• **YOUR ASSIGNMENT**
When you reach the line containing "Axon Fusus (693, 1183)" in the entries below, start writing out each line exactly, and stop after the line containing "www.gigaland.pl (554, 714)".
⁂
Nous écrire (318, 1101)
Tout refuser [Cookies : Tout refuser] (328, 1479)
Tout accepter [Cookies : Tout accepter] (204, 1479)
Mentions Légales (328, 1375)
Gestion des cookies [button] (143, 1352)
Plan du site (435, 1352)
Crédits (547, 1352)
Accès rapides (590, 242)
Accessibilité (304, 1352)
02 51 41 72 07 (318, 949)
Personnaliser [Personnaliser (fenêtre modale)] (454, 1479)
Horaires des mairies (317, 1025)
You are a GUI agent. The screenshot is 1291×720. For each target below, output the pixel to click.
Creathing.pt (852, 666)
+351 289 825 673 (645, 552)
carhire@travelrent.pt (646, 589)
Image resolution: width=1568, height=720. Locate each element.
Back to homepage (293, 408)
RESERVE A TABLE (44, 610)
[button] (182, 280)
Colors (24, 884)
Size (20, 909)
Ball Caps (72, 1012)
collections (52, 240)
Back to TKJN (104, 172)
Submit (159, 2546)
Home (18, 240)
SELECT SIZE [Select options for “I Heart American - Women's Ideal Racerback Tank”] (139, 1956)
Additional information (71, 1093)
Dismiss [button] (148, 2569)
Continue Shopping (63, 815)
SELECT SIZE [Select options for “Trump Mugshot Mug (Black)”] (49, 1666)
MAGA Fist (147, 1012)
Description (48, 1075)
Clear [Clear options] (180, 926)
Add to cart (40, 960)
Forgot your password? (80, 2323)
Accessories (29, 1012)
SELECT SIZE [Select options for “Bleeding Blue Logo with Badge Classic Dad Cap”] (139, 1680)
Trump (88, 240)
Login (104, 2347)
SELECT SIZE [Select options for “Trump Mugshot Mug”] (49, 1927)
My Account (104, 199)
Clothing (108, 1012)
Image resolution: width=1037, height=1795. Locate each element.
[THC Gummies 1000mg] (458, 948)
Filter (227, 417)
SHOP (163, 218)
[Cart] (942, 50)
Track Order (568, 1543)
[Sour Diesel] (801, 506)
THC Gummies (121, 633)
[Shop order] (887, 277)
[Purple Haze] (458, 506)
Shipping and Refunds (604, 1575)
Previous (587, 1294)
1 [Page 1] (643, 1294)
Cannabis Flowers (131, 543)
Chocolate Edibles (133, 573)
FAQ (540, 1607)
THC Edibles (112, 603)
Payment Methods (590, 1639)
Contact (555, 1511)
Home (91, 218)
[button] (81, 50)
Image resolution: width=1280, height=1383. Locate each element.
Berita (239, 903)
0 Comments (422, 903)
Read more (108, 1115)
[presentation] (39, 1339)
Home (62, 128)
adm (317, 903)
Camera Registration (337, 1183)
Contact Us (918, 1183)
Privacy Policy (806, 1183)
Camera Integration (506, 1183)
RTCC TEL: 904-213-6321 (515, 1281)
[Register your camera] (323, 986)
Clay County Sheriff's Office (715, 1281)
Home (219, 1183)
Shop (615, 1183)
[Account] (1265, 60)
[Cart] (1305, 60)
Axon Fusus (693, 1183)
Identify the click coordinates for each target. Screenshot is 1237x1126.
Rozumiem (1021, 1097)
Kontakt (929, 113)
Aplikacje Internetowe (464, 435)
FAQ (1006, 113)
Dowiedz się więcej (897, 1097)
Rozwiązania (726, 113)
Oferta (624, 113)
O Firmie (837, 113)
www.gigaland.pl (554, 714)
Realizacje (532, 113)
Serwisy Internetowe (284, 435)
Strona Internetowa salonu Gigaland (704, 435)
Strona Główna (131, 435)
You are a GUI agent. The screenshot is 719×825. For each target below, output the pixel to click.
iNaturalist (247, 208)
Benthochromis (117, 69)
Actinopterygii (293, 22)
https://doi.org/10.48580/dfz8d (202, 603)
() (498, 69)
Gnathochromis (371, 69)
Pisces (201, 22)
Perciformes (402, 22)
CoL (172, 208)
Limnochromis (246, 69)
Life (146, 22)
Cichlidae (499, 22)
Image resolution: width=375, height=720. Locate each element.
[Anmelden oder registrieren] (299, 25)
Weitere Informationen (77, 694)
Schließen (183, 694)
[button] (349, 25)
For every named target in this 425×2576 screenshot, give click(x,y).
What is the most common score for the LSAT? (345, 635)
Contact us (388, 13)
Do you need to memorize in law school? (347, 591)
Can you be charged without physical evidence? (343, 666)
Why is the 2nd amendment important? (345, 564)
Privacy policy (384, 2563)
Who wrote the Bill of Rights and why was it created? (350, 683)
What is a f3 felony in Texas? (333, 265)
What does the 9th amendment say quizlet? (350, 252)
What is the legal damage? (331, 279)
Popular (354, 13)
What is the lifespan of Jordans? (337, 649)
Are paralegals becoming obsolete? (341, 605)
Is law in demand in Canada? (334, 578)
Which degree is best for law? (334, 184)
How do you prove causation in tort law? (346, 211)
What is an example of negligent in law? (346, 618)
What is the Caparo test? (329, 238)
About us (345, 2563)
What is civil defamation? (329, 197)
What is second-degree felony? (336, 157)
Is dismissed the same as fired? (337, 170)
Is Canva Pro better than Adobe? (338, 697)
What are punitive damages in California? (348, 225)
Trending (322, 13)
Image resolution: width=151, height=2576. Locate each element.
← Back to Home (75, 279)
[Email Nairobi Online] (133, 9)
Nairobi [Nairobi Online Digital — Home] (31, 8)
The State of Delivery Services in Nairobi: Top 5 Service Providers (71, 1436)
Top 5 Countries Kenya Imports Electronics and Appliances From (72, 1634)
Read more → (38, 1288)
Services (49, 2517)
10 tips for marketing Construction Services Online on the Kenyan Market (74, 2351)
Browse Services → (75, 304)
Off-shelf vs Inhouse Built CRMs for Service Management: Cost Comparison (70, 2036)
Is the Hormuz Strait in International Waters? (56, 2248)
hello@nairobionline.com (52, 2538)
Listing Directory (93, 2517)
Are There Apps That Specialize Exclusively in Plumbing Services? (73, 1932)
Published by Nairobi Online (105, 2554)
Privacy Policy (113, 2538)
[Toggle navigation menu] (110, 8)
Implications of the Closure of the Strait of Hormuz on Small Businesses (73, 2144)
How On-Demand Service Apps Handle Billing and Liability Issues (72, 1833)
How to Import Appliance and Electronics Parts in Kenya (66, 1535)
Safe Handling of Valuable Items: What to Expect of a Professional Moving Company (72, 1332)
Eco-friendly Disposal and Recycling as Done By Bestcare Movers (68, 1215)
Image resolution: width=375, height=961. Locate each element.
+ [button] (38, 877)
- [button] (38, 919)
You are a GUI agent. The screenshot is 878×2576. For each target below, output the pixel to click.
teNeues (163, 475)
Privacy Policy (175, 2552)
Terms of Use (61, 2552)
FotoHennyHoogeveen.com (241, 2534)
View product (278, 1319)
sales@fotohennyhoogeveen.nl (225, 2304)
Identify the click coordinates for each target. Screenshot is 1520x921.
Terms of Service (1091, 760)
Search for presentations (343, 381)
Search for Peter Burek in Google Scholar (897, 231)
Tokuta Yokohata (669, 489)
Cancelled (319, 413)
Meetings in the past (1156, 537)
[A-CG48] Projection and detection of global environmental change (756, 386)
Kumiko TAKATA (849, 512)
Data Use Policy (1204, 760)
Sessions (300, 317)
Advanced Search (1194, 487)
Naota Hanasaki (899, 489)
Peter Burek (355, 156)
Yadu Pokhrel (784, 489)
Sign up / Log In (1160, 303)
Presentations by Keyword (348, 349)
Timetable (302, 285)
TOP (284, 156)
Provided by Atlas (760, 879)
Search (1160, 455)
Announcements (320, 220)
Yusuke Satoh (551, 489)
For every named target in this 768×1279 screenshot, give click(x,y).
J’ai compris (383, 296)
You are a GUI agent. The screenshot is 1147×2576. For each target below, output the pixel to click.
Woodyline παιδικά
⁂
• **RESULT OF THE EXERCISE**
Axon Fusus (693, 1183)
Identify the click coordinates for each target. Screenshot is 1237x1126.
Rozumiem (1021, 1097)
Kontakt (929, 113)
Aplikacje Internetowe (464, 435)
FAQ (1006, 113)
Dowiedz się więcej (897, 1097)
Rozwiązania (726, 113)
Oferta (624, 113)
O Firmie (837, 113)
www.gigaland.pl (554, 714)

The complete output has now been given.